No one is better than Sedaris at pointing out the absurdity of life in America and his adopted countries, and he was in full flower last night with his laugh-out-loud musings about travel, language, vacations and family, the latter accounting for much of his material.
He pokes gentle fun at the South, with its residents telling everyone to "have a blessed day,'' a salutation he likens to "having been sprayed with God cologne.'' He also read from one of his monologues from his latest book, "Let's Explore Diabetes with Owls,'' along with some quirky diary entries and a Q&A with the appreciative audience.
His second reading was a bit unusual: a new essay written for The New Yorker called "Now We Are Five,'' which recounts the suicide of his 49-year-old sister, Tiffany, who lived in Somerville. Only Sedaris can take such a tragic topic and find the poignant humor of a family struggling for answers as they vacation off the coast of North Carolina shortly after her death, and the reading veered from melancholy to trenchant introspection.
"Doesn't the blood of every suicide splash back in our faces?'' he asked.

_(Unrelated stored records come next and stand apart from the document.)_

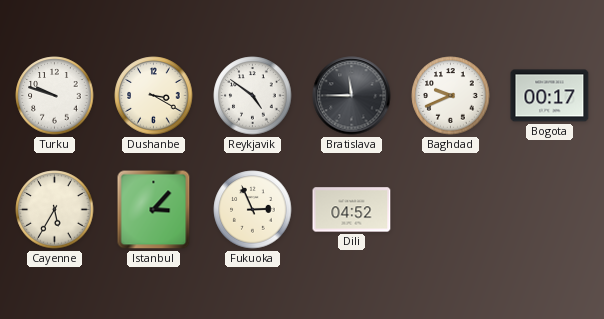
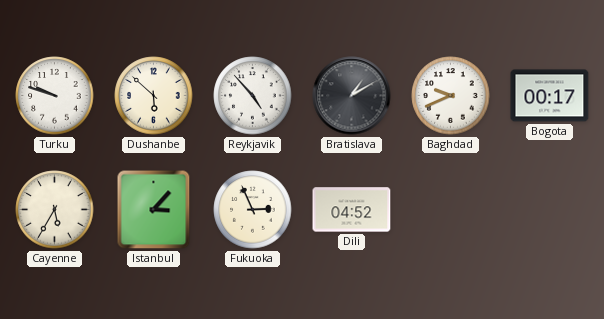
Dushanbe: 3:20 -> 5:52
Reykjavik: 4:51 -> 4:53
Bratislava: 11:45 -> 1:10
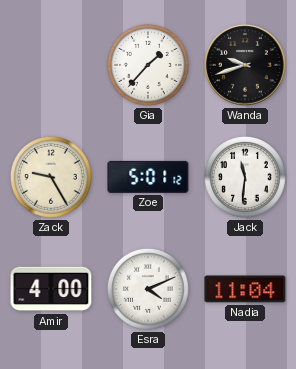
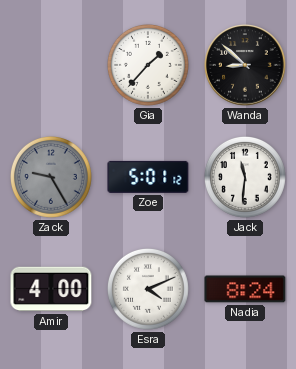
Wanda: 9:42 -> 8:52
Zack dial: cream -> grey
Nadia: 11:04 -> 8:24
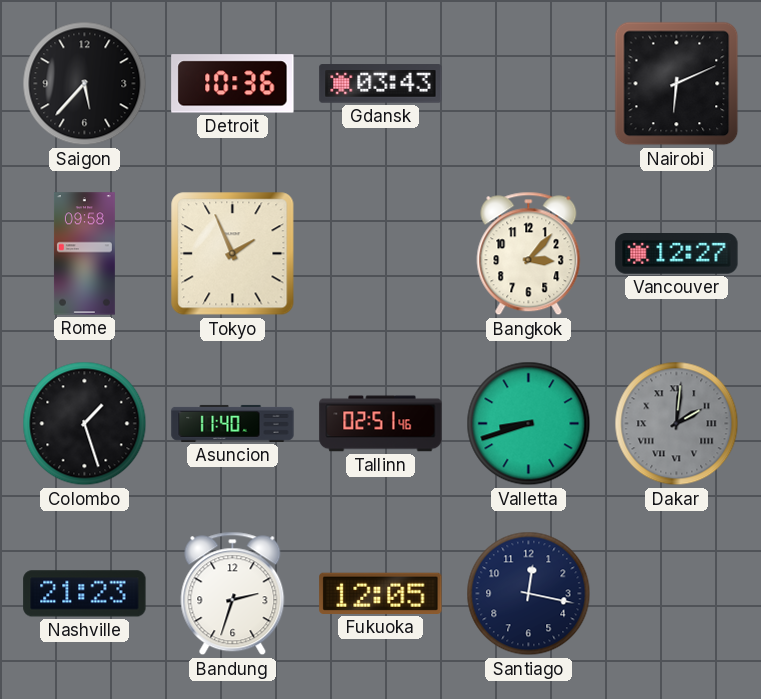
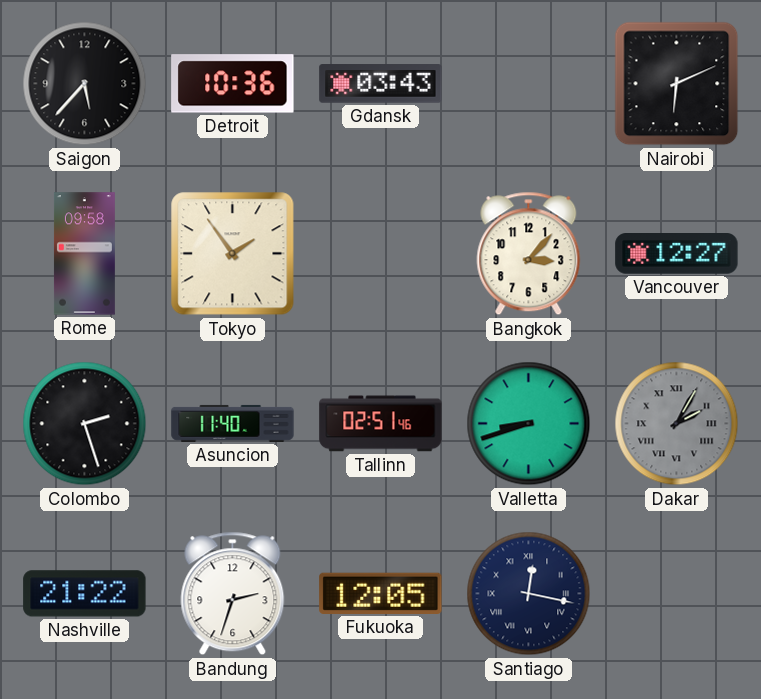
Tokyo: 1:56 -> 1:54
Colombo: 1:27 -> 2:27
Dakar: 2:01 -> 2:05
Nashville: 21:23 -> 21:22
Santiago numerals: Arabic -> Roman
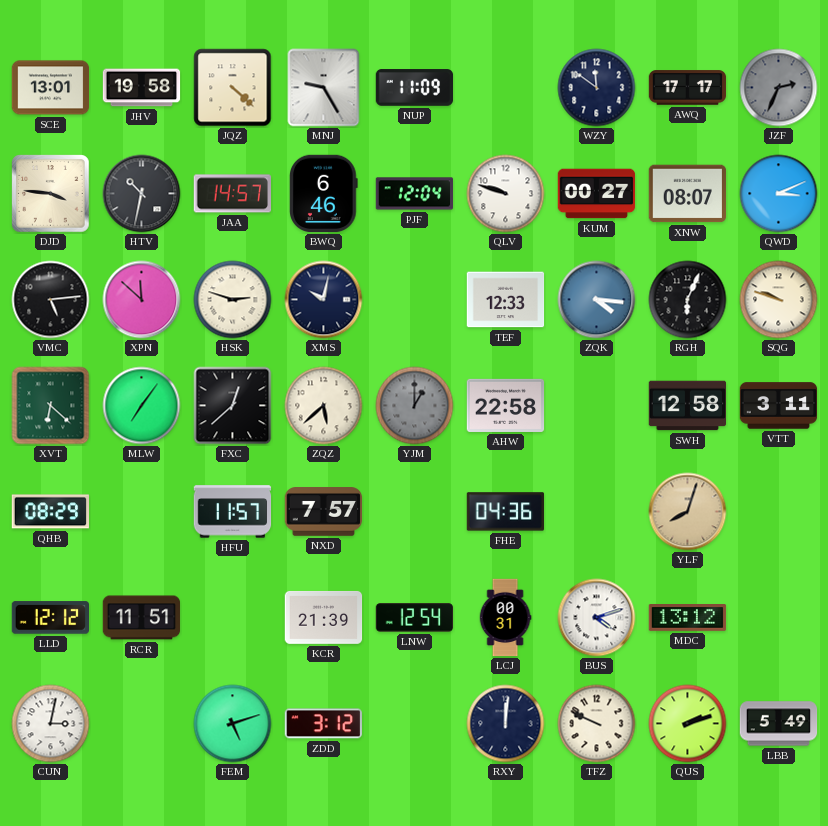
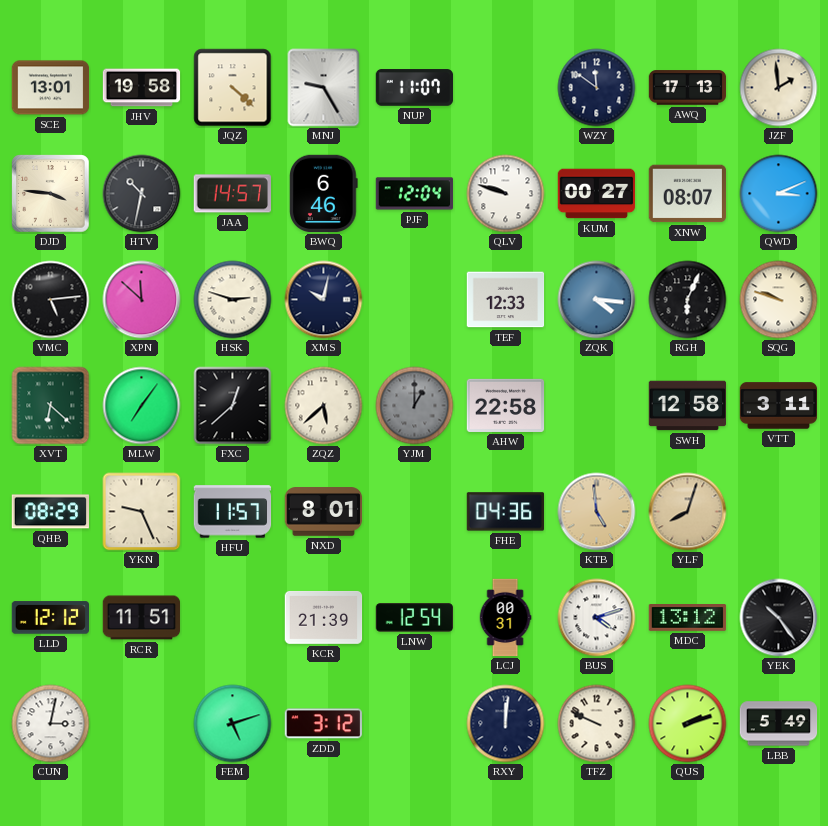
NUP: 11:09 -> 11:07
AWQ: 17:17 -> 17:13
JZF: 2:34 -> 1:59
JZF dial: grey -> cream
YKN: none -> 9:26
NXD: 7:57 -> 8:01
KTB: none -> 4:59
YEK: none -> 10:24
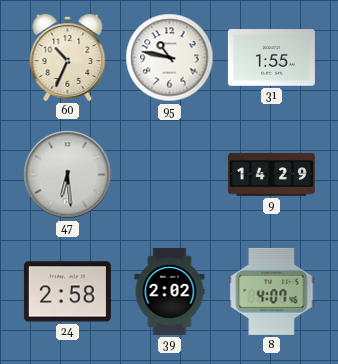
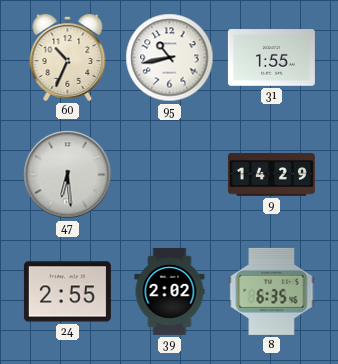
95: 10:47 -> 10:43
24: 2:58 -> 2:55
8: 4:07 -> 6:35
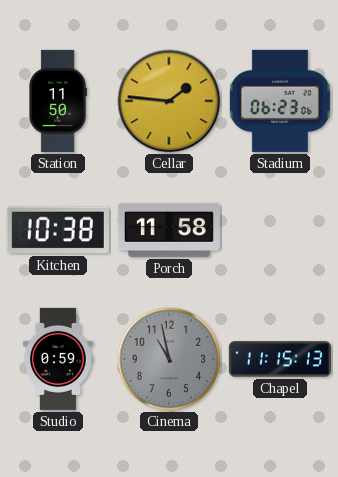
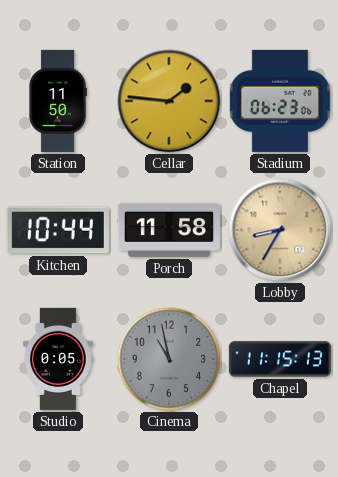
Kitchen: 10:38 -> 10:44
Lobby: none -> 8:35
Studio: 0:59 -> 0:05
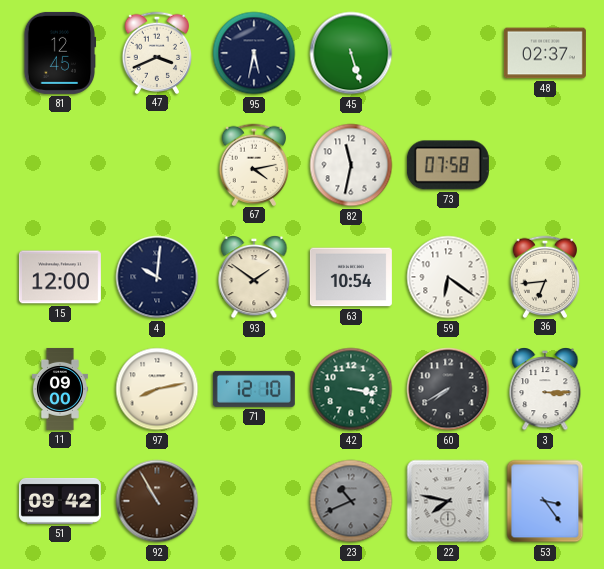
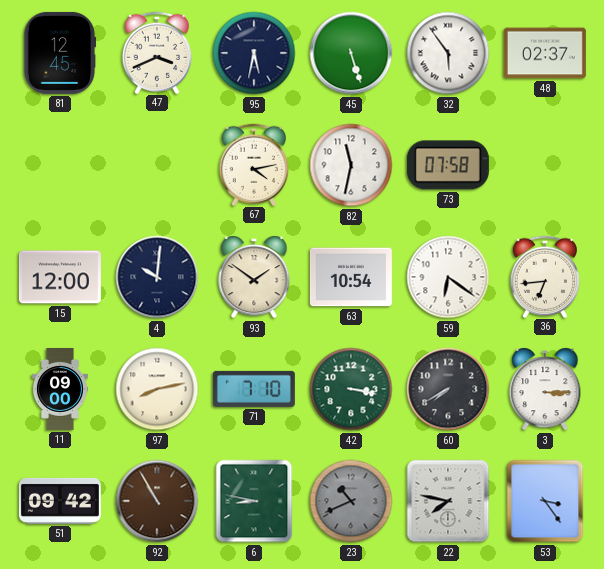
32: none -> 5:54
71: 12:10 -> 7:10
6: none -> 8:47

But he never lingers on the dark side. Sedaris has a dry, sophisticated wit that incorporates the self-deprecation of Woody Allen with the comic timing of Dave Barry. Yet his style and writing are all his own, and he makes his prose seem so effortless that no writer on Earth can read his stuff without envy.
His matter-of-fact musings belie the genius behind the material. While typically subtle and almost prim at times, his performance at The Hanover contained so many off-color quips that they can't be recounted in a family newspaper. That's too bad, because his joke about a gynecologist and his diary entry about the swears people employ in Europe were priceless.
During the Q&A, a member of the audience asked Sedaris the secret to life. He considered, only briefly.
"RuPaul's Drag Race,'' he replied.
If you've never seen him live or read his essays, you're depriving yourself of a national treasure.